Amazon has 80 of these distribution centres around the world and all of them work the old fashioned way with pure man power, rather than being automated with robots. Also they do not have the items organised into a proper order, they are all placed randomly and the workers just use barcodes to find them!
The company doesn’t yet have its figures from 2012 yet, but in 2010, Amazon.com sold more than 13 million individual items within 24 hours, and that number ballooned last year to 17 million. Amazon expects this year to be its biggest yet.
“It gets very busy at this time, and folks work hard for sure, but again, we bring in help,” said Craig Berman, corporate vice president at Amazon. “We’re hiring 50,000 seasonal employees to help meet that demand, and we’re excited.”
Amazon must rely on barcodes and human hands to find the ordered items and drop them into the proper bins — without robots, Amazon utilizes a system known as “chaotic storage,” where products are essentially shelved at random.

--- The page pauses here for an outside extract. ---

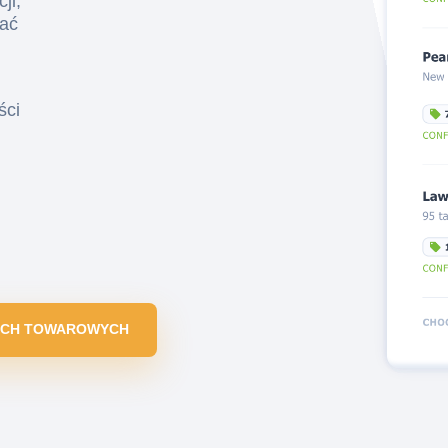
ji,
wać
ści
KACH TOWAROWYCH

By storing items randomly instead of categorically, the warehouse has a much better flow of material. Even without robots or automation, Amazon can compile a “picking list” that locates where each item needs to be taken off the shelf and scanned again before it can be shipped.

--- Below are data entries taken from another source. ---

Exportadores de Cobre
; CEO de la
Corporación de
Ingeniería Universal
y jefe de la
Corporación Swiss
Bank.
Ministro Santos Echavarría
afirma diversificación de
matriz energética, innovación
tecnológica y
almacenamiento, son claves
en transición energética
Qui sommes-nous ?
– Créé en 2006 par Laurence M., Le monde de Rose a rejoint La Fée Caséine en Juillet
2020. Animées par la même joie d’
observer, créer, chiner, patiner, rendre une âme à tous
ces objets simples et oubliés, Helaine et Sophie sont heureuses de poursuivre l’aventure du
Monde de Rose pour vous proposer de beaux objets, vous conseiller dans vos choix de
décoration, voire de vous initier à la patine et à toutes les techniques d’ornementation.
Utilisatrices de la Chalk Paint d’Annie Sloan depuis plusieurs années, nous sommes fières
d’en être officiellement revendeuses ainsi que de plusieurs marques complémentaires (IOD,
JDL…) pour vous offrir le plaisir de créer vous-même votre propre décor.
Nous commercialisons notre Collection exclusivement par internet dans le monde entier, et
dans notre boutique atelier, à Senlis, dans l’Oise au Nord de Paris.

The real advantage to chaotic storage is that it’s significantly more flexible than conventional storage systems. If there are big changes in a product range, the company doesn’t need to plan for more space, because the products or their sales volumes don’t need to be known or planned in advance if they’re simply being stored at random.
Furthermore, free space is much better utilized in a chaotic storage system. In a conventional system, free space may go unused for quite a while simply because stock is low or there aren’t enough products to begin with. Without any kind of fixed positions, available shelf space is always being used.